** EXERCISE MATERIAL follows **

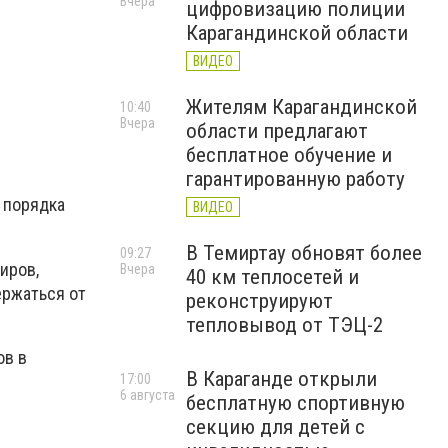
Вчера
цифровизацию полиции
Карагандинской области
ВИДЕО
Жителям Карагандинской
10:40
Вчера
области предлагают
бесплатное обучение и
гарантированную работу
 порядка
ВИДЕО
В Темиртау обновят более
09:27
иров,
Вчера
40 км теплосетей и
ержаться от
реконструируют
тепловывод от ТЭЦ-2
ов в
В Караганде открыли
17:00
6 августа
бесплатную спортивную
секцию для детей с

** End of EXERCISE MATERIAL **

▸ **TASK BRIEF**
Every line above should be retyped exactly; the pictures do not belong in the copy.

▸ **EXERCISE OUTPUT**
Вчера
цифровизацию полиции
Карагандинской области
ВИДЕО
Жителям Карагандинской
10:40
Вчера
области предлагают
бесплатное обучение и
гарантированную работу
 порядка
ВИДЕО
В Темиртау обновят более
09:27
иров,
Вчера
40 км теплосетей и
ержаться от
реконструируют
тепловывод от ТЭЦ-2
ов в
В Караганде открыли
17:00
6 августа
бесплатную спортивную
секцию для детей с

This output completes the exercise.